Stratégie
Collectivités locales : comment engager le virage vers la sobriété ?
Virage énergie, association spécialisée dans la prospective énergétique depuis 2006 dans les Hauts-de-France, s’attèle à promouvoir les politiques de sobriété énergétique. Elle accompagne actuellement plusieurs territoires, ruraux, urbains, diffus ou denses, vers un virage énergétique et des transformations sociales, paysagères et économiques profondes.
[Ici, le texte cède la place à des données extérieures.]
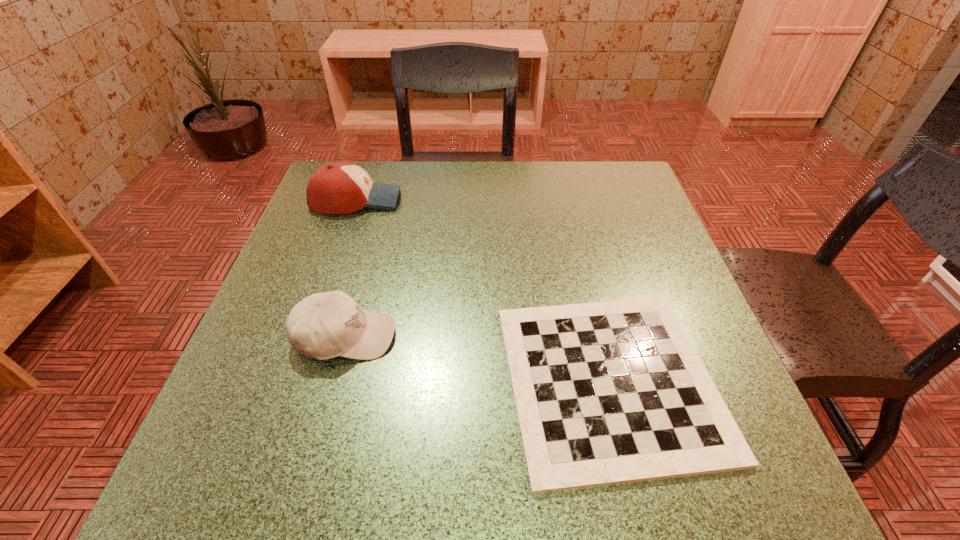 Image resolution: width=960 pixels, height=540 pixels. In order to click on vacant space that is in between the farthest object and the nearer baseball cap in this screenshot , I will do `click(350, 268)`.

Where is `free spot between the farthest object and the shortest object`? Image resolution: width=960 pixels, height=540 pixels. free spot between the farthest object and the shortest object is located at coordinates 483,290.

Locate an element on the screen. The image size is (960, 540). empty space between the nearer baseball cap and the shortest object is located at coordinates (477, 359).

In order to click on free space between the nearer baseball cap and the farther baseball cap in this screenshot , I will do click(x=350, y=268).

Where is `empty space that is in between the farther baseball cap and the checkerboard`? This screenshot has height=540, width=960. empty space that is in between the farther baseball cap and the checkerboard is located at coordinates click(x=483, y=290).

In order to click on free area in between the farther baseball cap and the nearer baseball cap in this screenshot , I will do `click(350, 268)`.

Identify the location of free point between the nearer baseball cap and the checkerboard. (477, 359).

You are a GUI agent. You are given a task and a screenshot of the screen. Output one action in this format:
    pyautogui.click(x=<x>, y=<y>)
    Task: Click on the free space between the farthest object and the nearer baseball cap
    
    Given the screenshot: What is the action you would take?
    pyautogui.click(x=350, y=268)

Identify which object is the second nearest to the nearer baseball cap. Please provide its 2D coordinates. Your answer should be formatted as a tuple, i.e. [(x, y)], where the tuple contains the x and y coordinates of a point satisfying the conditions above.

[(340, 187)]

Where is `object that stands as the second closest to the checkerboard`? The image size is (960, 540). object that stands as the second closest to the checkerboard is located at coordinates (340, 187). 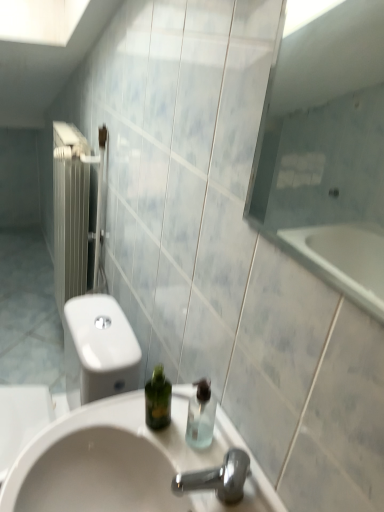 Question: Is white glossy sink at center at the back of transparent glass shower at right?

Choices:
 (A) no
 (B) yes

Answer: (A)

Question: Is transparent glass shower at right not near white glossy sink at center?

Choices:
 (A) no
 (B) yes

Answer: (B)

Question: Can white glossy sink at center be found inside transparent glass shower at right?

Choices:
 (A) yes
 (B) no

Answer: (B)

Question: Is transparent glass shower at right closer to camera compared to white glossy sink at center?

Choices:
 (A) no
 (B) yes

Answer: (B)

Question: Is transparent glass shower at right taller than white glossy sink at center?

Choices:
 (A) no
 (B) yes

Answer: (A)

Question: Can you confirm if transparent glass shower at right is thinner than white glossy sink at center?

Choices:
 (A) yes
 (B) no

Answer: (A)

Question: From the image's perspective, is transparent plastic soap dispenser at center under white glossy sink at center?

Choices:
 (A) no
 (B) yes

Answer: (A)

Question: Considering the relative sizes of transparent plastic soap dispenser at center and white glossy sink at center in the image provided, is transparent plastic soap dispenser at center smaller than white glossy sink at center?

Choices:
 (A) no
 (B) yes

Answer: (B)

Question: Can you confirm if transparent plastic soap dispenser at center is thinner than white glossy sink at center?

Choices:
 (A) yes
 (B) no

Answer: (A)

Question: Can you confirm if transparent plastic soap dispenser at center is wider than white glossy sink at center?

Choices:
 (A) yes
 (B) no

Answer: (B)

Question: Is transparent plastic soap dispenser at center shorter than white glossy sink at center?

Choices:
 (A) no
 (B) yes

Answer: (B)

Question: Considering the relative positions of transparent plastic soap dispenser at center and white glossy sink at center in the image provided, is transparent plastic soap dispenser at center behind white glossy sink at center?

Choices:
 (A) yes
 (B) no

Answer: (A)

Question: Is white glossy sink at center not close to transparent glass shower at right?

Choices:
 (A) yes
 (B) no

Answer: (A) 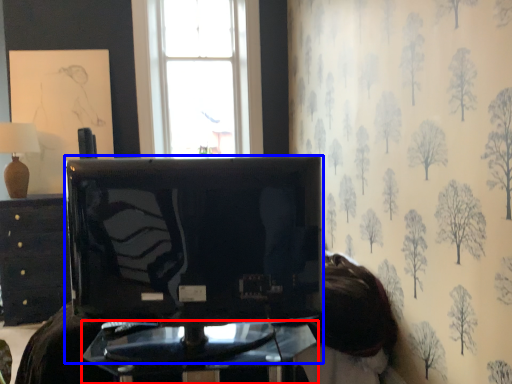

La sobriété énergétique, kézaco ? Il s’agit de réduire les consommations d’énergie par des changements de comportement, de mode de vie et d’organisation collective : moindre usage de la voiture, alimentation plus locale et de meilleure qualité, etc.
Sortir du tout techno
« Cela va bien au-delà de l’efficacité énergétique qui fait appel exclusivement à des technologies permettant de réduire les consommations d’énergie à l’échelle d’un objet ou d’un système donné, tel un véhicule moins consommateur, un bâtiment rénové, etc., explique Barbara Nicoloso, directrice de l’association (1). Une société engagée dans la sobriété énergétique modifie ses normes sociales, ses besoins individuels et ses imaginaires collectifs au profit d’une réduction volontaire et organisée des consommations d’énergie. Parallèlement, cette démarche collective permet de limiter les externalités négatives des modes de consommation et de production (pollutions, bruit, problèmes de santé, etc.) et participe en ce sens à une amélioration générale de la qualité de vie des populations. »
Suivi des co-bénéfices
Depuis quatre ans, Virage énergie accompagne cinq collectivités locales qui élaborent une stratégie globale et des indicateurs de suivi des consommations d’énergie bien sûr, mais aussi des co-bénéfices d’une politique de sobriété : amélioration de la santé des habitants avec la réduction des pollutions liées au transport individuel, économies de ressources permettant à la collectivité d’investir dans de nouveaux projets créateurs d’emplois. « Il s’agit de trouver des éléments de langage positifs, poursuit la directrice, de démystifier ce qu’un changement profond de mode de vie signifie, en montrant par exemple que des réorganisations de la société ont déjà eu lieu dans l’histoire, après-guerre par exemple, et que ce n’est pas insurmontable. Nous accompagnons les territoires à déconstruire les idées reçues. La sobriété ne signifie pas renoncer, accentuer la précarité ou diminuer la qualité de vie, d’autant que le constat actuel est empreint de vulnérabilité, d’inégalités. Réduire les usages ne signifie pas réduire les besoins, mais tendre vers une consommation plus raisonnable, effectuer un rééquilibrage entre ceux qui ont trop et ceux qui ont trop peu. »
Équilibre
Ce choix politique repose sur un exécutif convaincu que la sobriété apporte de l’attractivité au territoire, crée des emplois et une économie sobre mais dynamique. En somme, une forme d’exemplarité qui donne envie. Le travail consiste à définir, à l’échéance 2050, ce que serait un territoire sobre, ce qui est désirable et ce qui ne l’est pas, puis à construire un projet autour ce ces axes. « C’est une refonte totale des modes de fonctionnement de la collectivité locale, selon Barbara Nicoloso, qui n’est ni ascèse, ni privation, mais rééquilibrage. La sobriété doit se construire démocratiquement et suppose d’inventer un autre imaginaire de liberté et d’émancipation. »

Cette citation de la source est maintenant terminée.